CoNLL-2003 's label lists: "O", "B-MISC", "I-MISC", "B-PER", "I-PER", "B-ORG", "I-ORG", "B-LOC", "I-LOC";

Frequency of each label in dev set: [42746, 922, 346, 1839, 1304, 1341, 751, 1837, 257]

avg. sequence length = 15.797846153846153, select all sequences from the train set to do fine-tuning

  • cnt1 : how many times is the label correctly predicted in the first time? [42589, 834, 291, 1812, 1289, 1257, 690, 1786, 236]

  • cnt2 : how many times is the label correctly predicted in the second time? [39261, 743, 273, 1755, 1281, 1139, 586, 1701, 101]

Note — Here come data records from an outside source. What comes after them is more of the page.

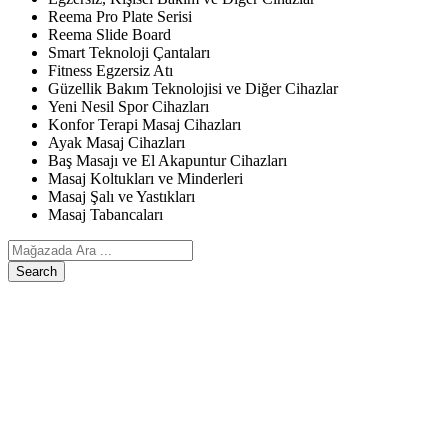
Reema Pro Plate Serisi
Reema Slide Board
Smart Teknoloji Çantaları
Fitness Egzersiz Atı
Güzellik Bakım Teknolojisi ve Diğer Cihazlar
Yeni Nesil Spor Cihazları
Konfor Terapi Masaj Cihazları
Ayak Masaj Cihazları
Baş Masajı ve El Akapuntur Cihazları
Masaj Koltukları ve Minderleri
Masaj Şalı ve Yastıkları
Masaj Tabancaları
Search
ANASAYFA
ÜRÜNLERIMIZ
Egzersiz, Kişisel Bakım ve Diğer Cihazlar
Reema Pro Plate Serisi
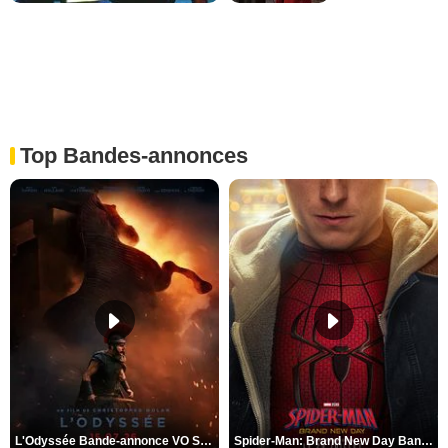
Top Bandes-annonces
L'Odyssée Bande-annonce VO STFR
Spider-Man: Brand New Day Bande-annonce VO STFR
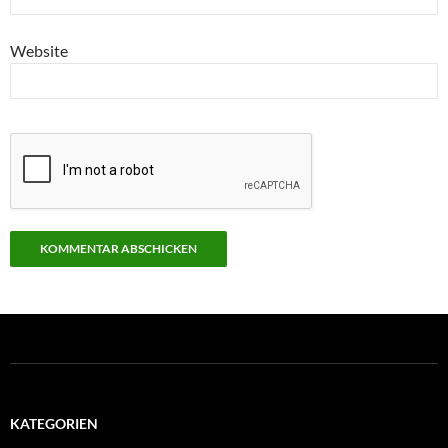
Website
KATEGORIEN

  • cnt3 : how many times is the label correctly predicted in the first time but uncorrectly in the second time? [3356, 117, 34, 67, 13, 132, 116, 105, 136], [0.0785, 0.1269, 0.0983, 0.0364, 0.01, 0.0984, 0.1545, 0.0572, 0.5292]

  • cnt4 : how many times is the label correctly predicted in the second time but uncorrectly in the first time? [28, 26, 16, 10, 5, 14, 12, 20, 1]


  • python 3.6.9
  • PyTorch 1.7.0+cu101
  • Transformers 4.1.0.dev0
  • conllu 4.2.1
  • seqeval 1.2.2
  • tqdm 4.41.1


  • run.py: the main code to run the training-evaluation code.

  • processors.py: the code to process text data.

  • utils.py: some code including formating time and converting arguments to dict.

  • arguments.py: some code to parse arguments.

Run the Code

Please use run_cl.sh to fine-tune BERT on several tasks sequentially. The order of tasks and the hyperparameters setting of each task are defined in order1.json. The arguments are introduced in arguments.py.